**Problem description:** Locate each line in the records containing "Nightwear". Copy it.

(Saved entries)
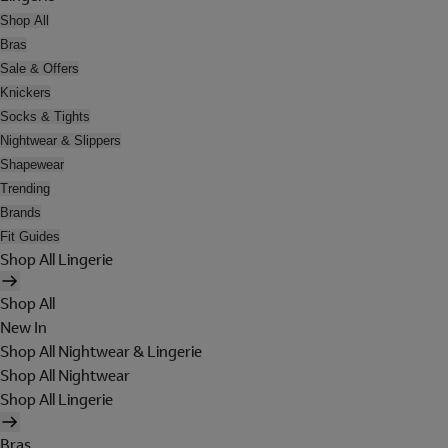
Shop All
Bras
Sale & Offers
Knickers
Socks & Tights
Nightwear & Slippers
Shapewear
Trending
Brands
Fit Guides
Shop All Lingerie
Shop All
New In
Shop All Nightwear & Lingerie
Shop All Nightwear
Shop All Lingerie
Bras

**Expected answer:**
Nightwear & Slippers
Shop All Nightwear & Lingerie
Shop All Nightwear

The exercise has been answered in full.